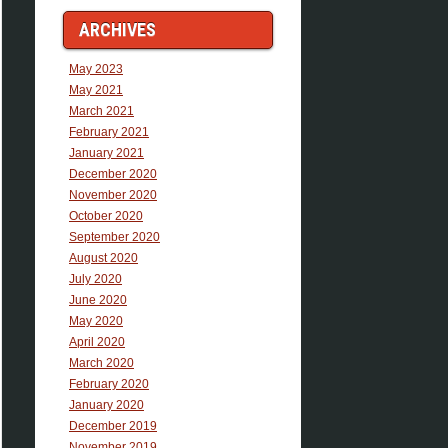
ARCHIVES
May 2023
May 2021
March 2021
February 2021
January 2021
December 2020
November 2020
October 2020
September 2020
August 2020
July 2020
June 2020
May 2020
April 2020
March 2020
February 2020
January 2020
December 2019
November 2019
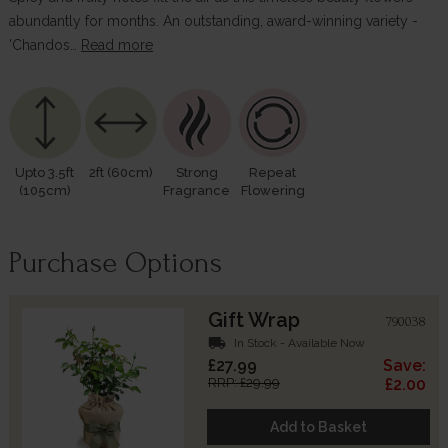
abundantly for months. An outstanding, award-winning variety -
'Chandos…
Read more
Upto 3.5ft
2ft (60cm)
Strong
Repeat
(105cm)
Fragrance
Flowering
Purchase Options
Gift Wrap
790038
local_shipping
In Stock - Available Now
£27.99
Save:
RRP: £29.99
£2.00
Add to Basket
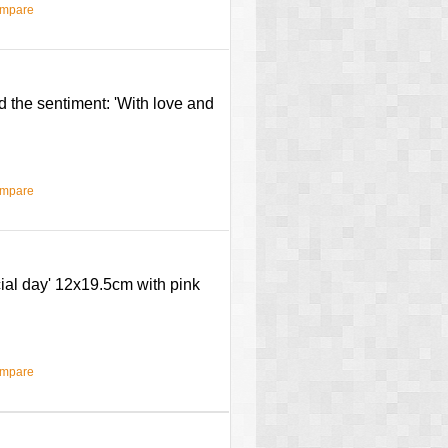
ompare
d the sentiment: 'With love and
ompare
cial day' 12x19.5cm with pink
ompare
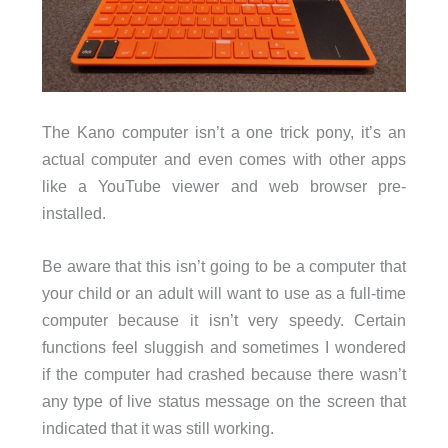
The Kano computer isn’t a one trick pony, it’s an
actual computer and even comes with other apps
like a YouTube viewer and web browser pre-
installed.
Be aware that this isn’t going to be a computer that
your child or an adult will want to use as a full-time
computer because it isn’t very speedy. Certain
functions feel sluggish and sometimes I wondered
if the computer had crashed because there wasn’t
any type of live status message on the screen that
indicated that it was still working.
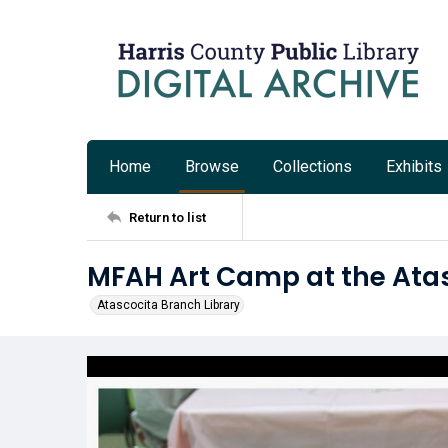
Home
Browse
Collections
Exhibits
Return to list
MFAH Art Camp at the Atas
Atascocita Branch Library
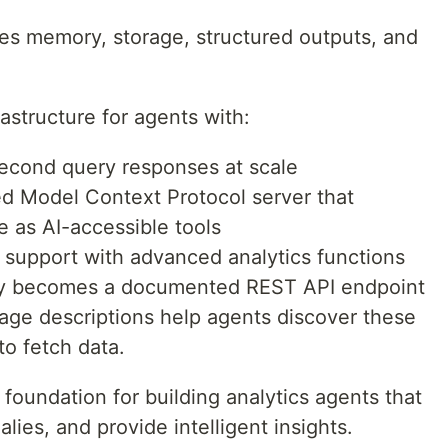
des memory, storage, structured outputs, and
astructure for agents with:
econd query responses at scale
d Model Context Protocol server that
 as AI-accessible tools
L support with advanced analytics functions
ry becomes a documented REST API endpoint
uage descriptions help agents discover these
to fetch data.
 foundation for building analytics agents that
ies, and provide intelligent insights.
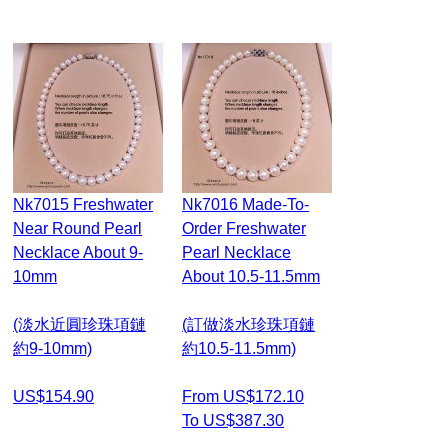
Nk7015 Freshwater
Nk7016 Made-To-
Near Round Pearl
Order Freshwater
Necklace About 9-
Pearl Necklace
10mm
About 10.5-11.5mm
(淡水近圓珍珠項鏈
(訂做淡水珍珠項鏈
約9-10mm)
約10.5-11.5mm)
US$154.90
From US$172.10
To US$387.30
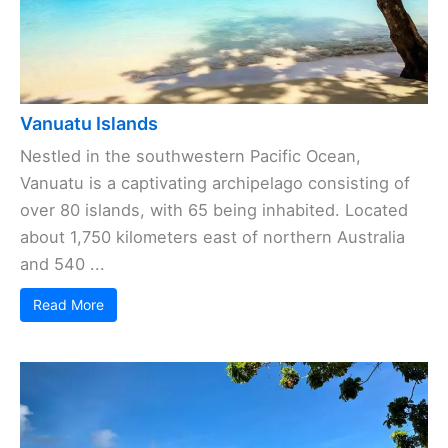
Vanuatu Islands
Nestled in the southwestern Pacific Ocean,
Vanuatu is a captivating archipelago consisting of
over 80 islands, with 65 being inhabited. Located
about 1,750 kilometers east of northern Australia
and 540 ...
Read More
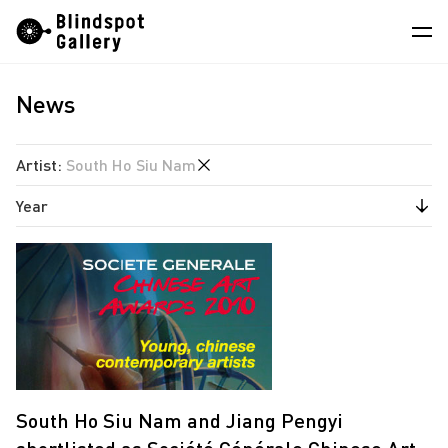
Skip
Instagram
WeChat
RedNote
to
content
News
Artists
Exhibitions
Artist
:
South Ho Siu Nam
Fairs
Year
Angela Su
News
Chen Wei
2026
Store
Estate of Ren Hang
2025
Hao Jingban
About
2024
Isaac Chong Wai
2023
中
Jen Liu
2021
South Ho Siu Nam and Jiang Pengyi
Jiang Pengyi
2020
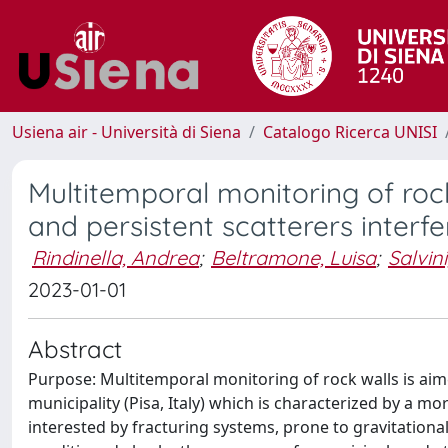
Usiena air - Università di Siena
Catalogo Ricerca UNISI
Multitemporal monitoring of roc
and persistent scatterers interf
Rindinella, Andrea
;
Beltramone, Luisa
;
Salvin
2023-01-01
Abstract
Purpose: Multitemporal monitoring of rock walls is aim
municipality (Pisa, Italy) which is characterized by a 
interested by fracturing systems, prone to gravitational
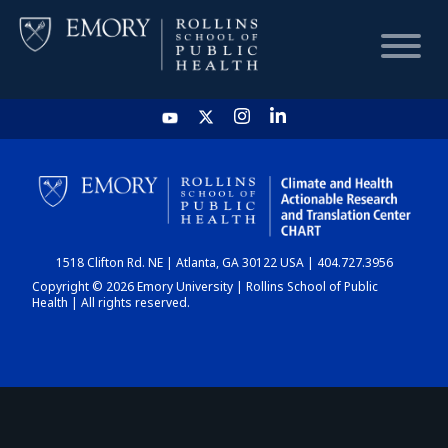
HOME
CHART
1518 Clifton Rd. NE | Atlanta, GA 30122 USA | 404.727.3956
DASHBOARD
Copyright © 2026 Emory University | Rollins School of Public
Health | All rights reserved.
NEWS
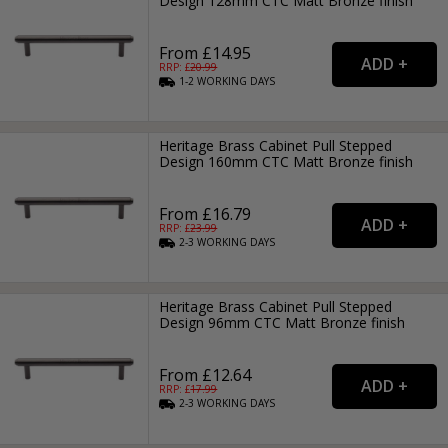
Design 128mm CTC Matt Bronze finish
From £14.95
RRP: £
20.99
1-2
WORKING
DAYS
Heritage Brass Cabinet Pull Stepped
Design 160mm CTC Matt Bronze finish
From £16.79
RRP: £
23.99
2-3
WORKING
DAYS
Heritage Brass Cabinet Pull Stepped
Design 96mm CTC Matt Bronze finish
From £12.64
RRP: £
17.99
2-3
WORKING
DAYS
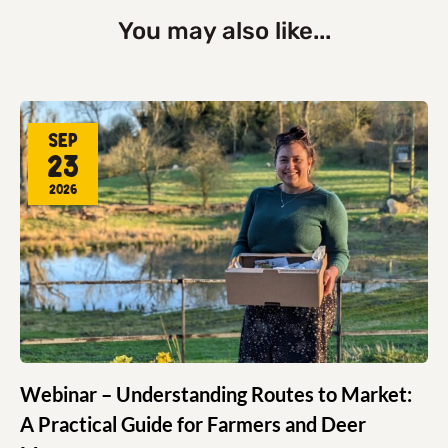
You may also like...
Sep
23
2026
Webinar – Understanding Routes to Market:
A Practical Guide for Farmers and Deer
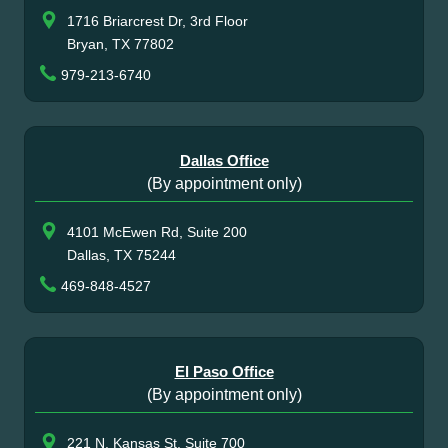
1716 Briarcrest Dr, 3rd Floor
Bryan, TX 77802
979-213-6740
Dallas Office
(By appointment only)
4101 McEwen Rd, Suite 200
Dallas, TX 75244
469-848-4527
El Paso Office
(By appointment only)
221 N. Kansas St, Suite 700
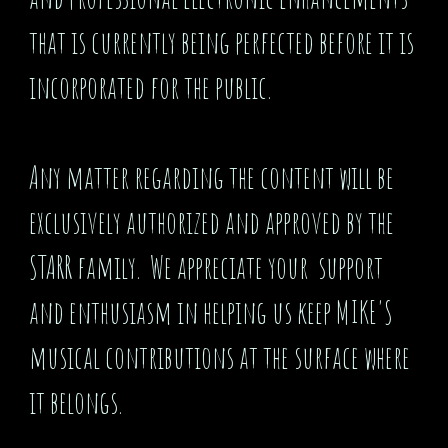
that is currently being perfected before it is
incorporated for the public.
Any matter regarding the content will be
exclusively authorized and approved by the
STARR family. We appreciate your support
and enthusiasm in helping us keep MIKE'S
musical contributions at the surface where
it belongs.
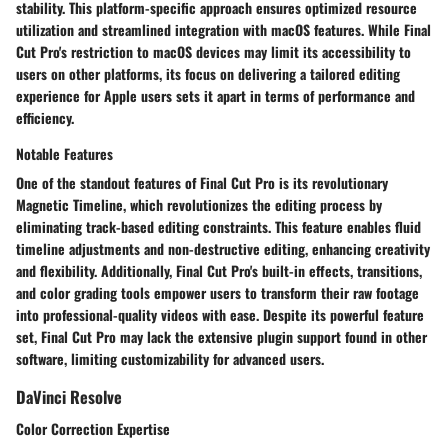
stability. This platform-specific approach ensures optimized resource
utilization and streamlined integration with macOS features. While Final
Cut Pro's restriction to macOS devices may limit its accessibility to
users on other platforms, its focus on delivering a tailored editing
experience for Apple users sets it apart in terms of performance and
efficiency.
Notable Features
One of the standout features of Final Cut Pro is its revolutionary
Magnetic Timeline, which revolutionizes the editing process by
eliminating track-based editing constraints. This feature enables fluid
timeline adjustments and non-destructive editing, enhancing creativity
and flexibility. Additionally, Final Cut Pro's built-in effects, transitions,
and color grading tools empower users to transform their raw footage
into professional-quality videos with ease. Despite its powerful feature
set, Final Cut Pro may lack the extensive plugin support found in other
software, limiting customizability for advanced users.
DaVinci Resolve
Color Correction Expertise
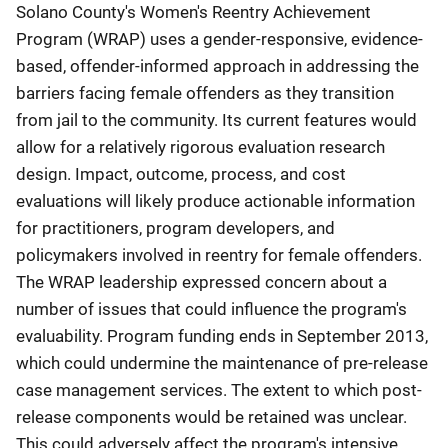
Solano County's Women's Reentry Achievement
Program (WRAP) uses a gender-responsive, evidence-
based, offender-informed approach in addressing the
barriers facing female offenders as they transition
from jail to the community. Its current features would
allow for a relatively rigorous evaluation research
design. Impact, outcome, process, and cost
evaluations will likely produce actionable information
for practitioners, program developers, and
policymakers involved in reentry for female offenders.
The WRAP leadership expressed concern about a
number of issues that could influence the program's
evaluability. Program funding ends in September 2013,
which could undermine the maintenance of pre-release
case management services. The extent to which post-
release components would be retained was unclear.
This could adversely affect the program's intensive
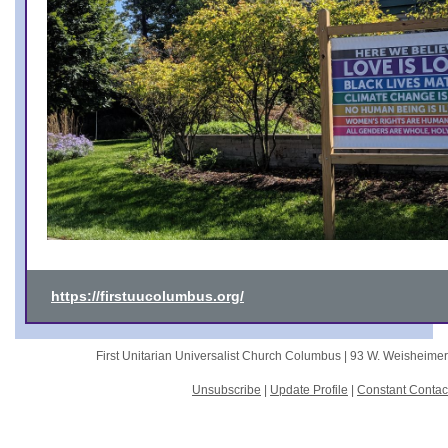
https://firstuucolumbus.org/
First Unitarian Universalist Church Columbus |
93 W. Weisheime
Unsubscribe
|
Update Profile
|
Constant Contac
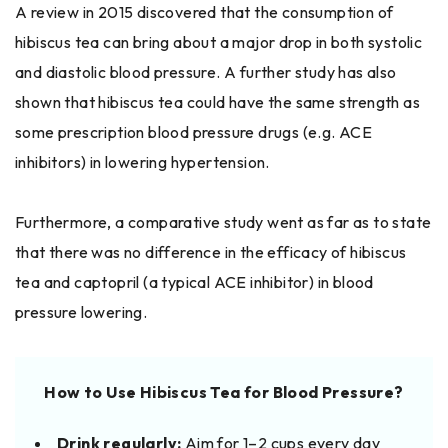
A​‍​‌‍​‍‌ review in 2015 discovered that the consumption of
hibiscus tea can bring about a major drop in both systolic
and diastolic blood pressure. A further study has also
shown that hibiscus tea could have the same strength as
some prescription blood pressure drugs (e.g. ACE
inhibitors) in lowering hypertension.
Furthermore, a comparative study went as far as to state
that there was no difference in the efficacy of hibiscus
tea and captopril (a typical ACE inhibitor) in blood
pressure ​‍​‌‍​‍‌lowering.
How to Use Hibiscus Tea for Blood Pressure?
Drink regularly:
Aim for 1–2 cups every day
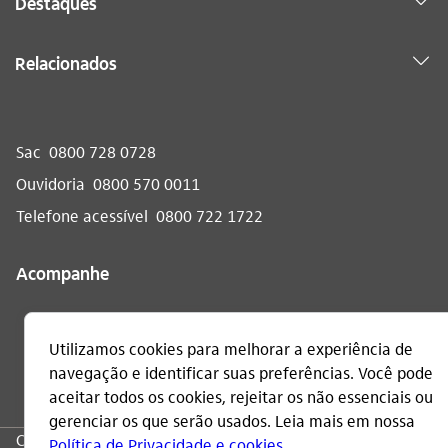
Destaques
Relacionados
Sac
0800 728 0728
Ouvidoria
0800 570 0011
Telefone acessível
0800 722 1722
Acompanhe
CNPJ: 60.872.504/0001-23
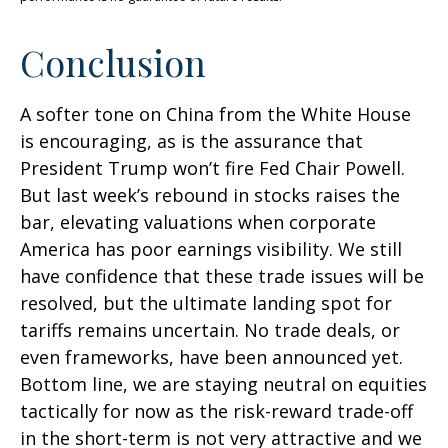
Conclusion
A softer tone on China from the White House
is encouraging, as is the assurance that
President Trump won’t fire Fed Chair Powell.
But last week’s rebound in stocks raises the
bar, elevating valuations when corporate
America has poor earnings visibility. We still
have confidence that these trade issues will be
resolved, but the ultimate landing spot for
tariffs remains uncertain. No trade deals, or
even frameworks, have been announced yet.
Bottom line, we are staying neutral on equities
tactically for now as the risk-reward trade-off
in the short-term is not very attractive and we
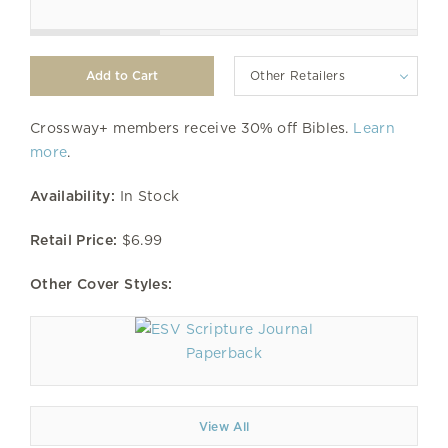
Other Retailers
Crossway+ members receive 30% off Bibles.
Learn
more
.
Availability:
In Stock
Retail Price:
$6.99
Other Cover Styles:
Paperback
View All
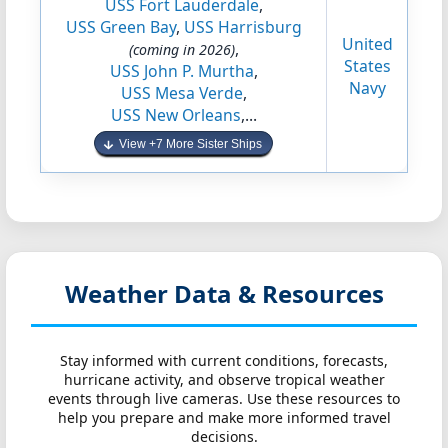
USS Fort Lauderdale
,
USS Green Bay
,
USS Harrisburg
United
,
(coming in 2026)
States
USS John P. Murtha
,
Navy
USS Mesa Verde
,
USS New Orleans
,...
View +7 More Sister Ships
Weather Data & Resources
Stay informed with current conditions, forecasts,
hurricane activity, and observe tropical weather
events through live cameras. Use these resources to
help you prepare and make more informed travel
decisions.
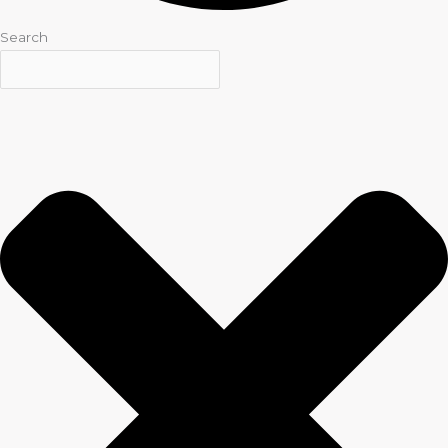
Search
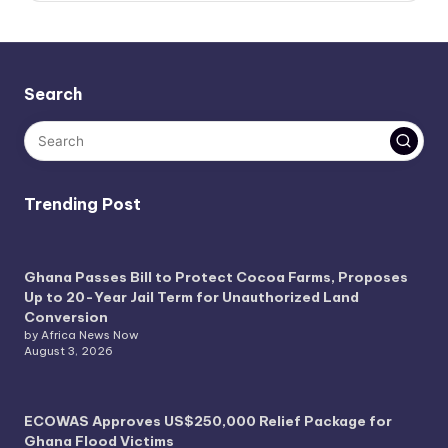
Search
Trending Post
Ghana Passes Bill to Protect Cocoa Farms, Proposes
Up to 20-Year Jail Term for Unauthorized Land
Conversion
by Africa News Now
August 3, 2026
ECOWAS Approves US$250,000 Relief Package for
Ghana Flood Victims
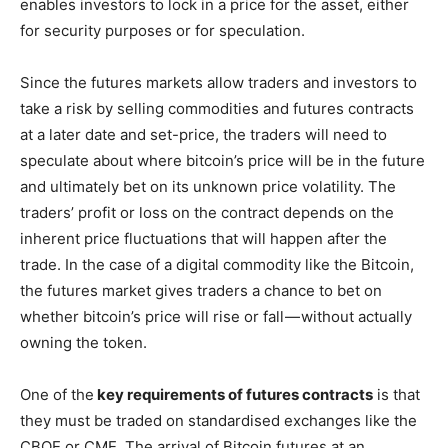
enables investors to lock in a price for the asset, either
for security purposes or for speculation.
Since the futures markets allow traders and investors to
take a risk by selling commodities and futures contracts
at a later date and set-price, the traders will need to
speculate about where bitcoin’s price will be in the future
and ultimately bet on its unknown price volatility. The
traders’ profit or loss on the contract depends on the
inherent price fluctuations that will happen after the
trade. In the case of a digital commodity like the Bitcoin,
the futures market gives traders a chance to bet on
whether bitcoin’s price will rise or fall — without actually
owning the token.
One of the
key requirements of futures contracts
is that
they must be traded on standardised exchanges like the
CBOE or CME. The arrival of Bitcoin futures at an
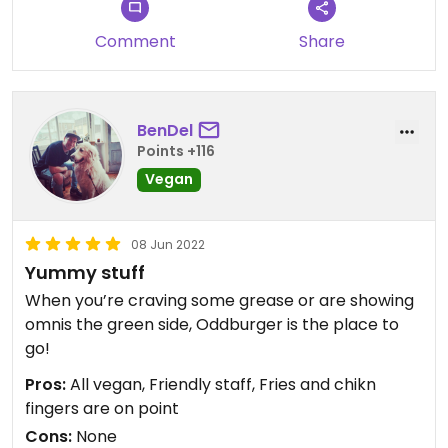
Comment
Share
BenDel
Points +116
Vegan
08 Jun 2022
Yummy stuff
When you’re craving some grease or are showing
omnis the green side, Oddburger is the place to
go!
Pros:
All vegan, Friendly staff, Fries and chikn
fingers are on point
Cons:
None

WORK INSTRUCTIONS:
Range to copy from the records above: the line containing "Usiena air - Università di Siena" to the line containing "Dallas Office", both included. Output those lines exactly and only those, skipping pictures.

SOLUTION:
Usiena air - Università di Siena
Catalogo Ricerca UNISI
Multitemporal monitoring of roc
and persistent scatterers interf
Rindinella, Andrea
;
Beltramone, Luisa
;
Salvin
2023-01-01
Abstract
Purpose: Multitemporal monitoring of rock walls is aim
municipality (Pisa, Italy) which is characterized by a 
interested by fracturing systems, prone to gravitational
HOME
CHART
1518 Clifton Rd. NE | Atlanta, GA 30122 USA | 404.727.3956
DASHBOARD
Copyright © 2026 Emory University | Rollins School of Public
Health | All rights reserved.
NEWS
Design 128mm CTC Matt Bronze finish
From £14.95
RRP: £
20.99
1-2
WORKING
DAYS
Heritage Brass Cabinet Pull Stepped
Design 160mm CTC Matt Bronze finish
From £16.79
RRP: £
23.99
2-3
WORKING
DAYS
Heritage Brass Cabinet Pull Stepped
Design 96mm CTC Matt Bronze finish
From £12.64
RRP: £
17.99
2-3
WORKING
DAYS
You may also like...
Sep
23
2026
Webinar – Understanding Routes to Market:
A Practical Guide for Farmers and Deer
1716 Briarcrest Dr, 3rd Floor
Bryan, TX 77802
979-213-6740
Dallas Office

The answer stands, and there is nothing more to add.